After that, it became a thing.  Clint would go home with Phil on Friday nights and they’d curl up on the couch together, Clint with his feet propped up on the coffee table so he could use his thighs as a table and Phil with his feet tucked under Clint, just because he wanted to touch him.  Phil would catch up on his weekly television shows; a mix of bad reality TV and sci-fi greats, and Clint would catch both of them up on their paperwork.  And so it had been for almost ten years, that one tradition staying solid in the face of their marriage, the establishment of the Avengers, Phil’s near-fatal injury, and moving in to Stark tower.

Tonight was no different, finding the two of them settled in their usual positions on the couch in their apartment, Phil in his glasses and Captain America pajama pants, wearing the “I <3 Hawkeye” shirt Bruce had bought for him for Christmas.  Clint was similarly attired, in an old t-shirt that had a hole by the hem and SHIELD sweatpants, his hair washed clean of the gel he usually wore in it during the day.  It was comfortable and it was home and Phil was happy.

He didn’t realize that he’d been staring at the way Clint’s tongue kept flicking out of his mouth and running across his lower lip until a commercial came on, much louder than the program he’d been watching, and the volume made him jump.  Clint chuckled quietly, casting a glance and a smile at Phil that clearly said he’d been caught staring, before looking back down to the stack of papers in his lap.  It was substantially smaller than the one he’d started with a few hours ago, but there was still about a half hour’s worth of work ahead of him.

Phil tried turning his attention back to his show, but every few minutes he found himself looking back to Clint, his eyes narrowed in concentration, lips red from being chewed on, tongue flicking out to wet his lips every once in a while.  He managed to behave himself for ten minutes before he just couldn’t take it anymore.  He sat up, pulling his feet out from under Clint’s rump so that he could tuck them under him and lean in to Clint’s space and press a kiss right under his ear.  He purposely set his weight against Clint’s arm to make it more difficult for him to write, but Clint just switched to his right hand, not even looking up from his paper.

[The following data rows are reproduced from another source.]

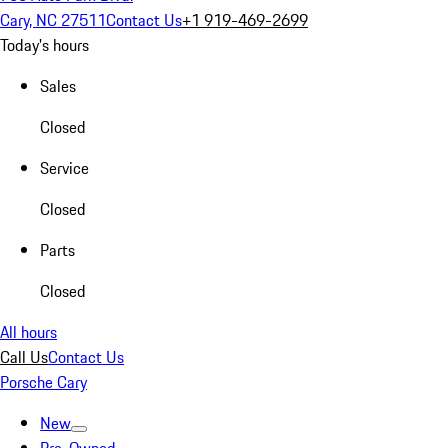
Cary, NC 27511
Contact Us
+1 919-469-2699
Today's hours
Sales
Closed
Service
Closed
Parts
Closed
All hours
Call Us
Contact Us
Porsche Cary
New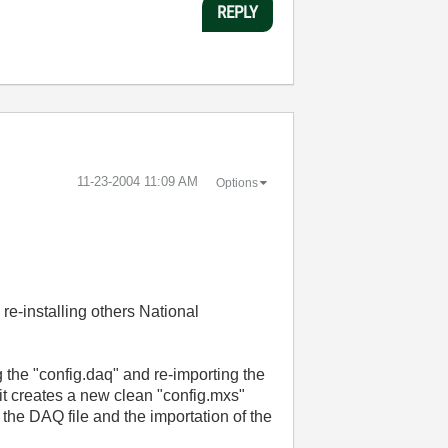
REPLY
‎11-23-2004
11:09 AM
Options
 re-installing others National
g the "config.daq" and re-importing the
 it creates a new clean "config.mxs"
f the DAQ file and the importation of the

Phil wasn’t deterred, pressing more lingering kisses to Clint’s neck and jaw and sneaking an arm around his waist so that he could slip his hand under the hem of Clint’s t-shirt and rest his palm against the hard muscle of his abdomen.  He felt Clint’s stomach clench under his palm and smirked, knowing that he was distracting Clint more than he wanted to let on.  He scraped his teeth gently over Clint’s jaw and then soothed the action with the flat of his tongue, and Clint let out a little groan.  Success!

“Baby, I’ve got to finish this,” Clint reminded him, grabbing Phil’s wrist and gently removing his hand from under Clint’s shirt.  Phil scowled at him, sneaking his other hand up the back of Clint’s shirt in retaliation, which caused Clint to wiggle away from him.

“Phil, seriously,” he admonished. “I’ve got about twenty minutes of work left, and then we can have all the sex you want.”

“I don’t want to wait,” Phil told him, wrapping his arms around Clint as best he could with the couch in the way. “You look so good, concentrating and licking your lips.”  He pressed another kiss to Clint’s neck and then murmured in his ear, “Wanna fuck you.”

Clint groaned loudly, and for a second it seemed like he was going to fold, but then he let out a deep breath and shook his head.

“If you stop me now, I’m going to have to finish in the morning,” Clint told him. “And then there will be no time for morning sex.”

This gave Phil pause.  Clint clearly knew his audience, because slow, sleepy morning sex was Phil’s absolute favorite kind of sex.  He liked how Clint’s eyes drooped and the way he whimpered and moaned unrestrained but quiet.  When he was tired, Clint pretty much let Phil position him any way he wanted, and it was truly excellent.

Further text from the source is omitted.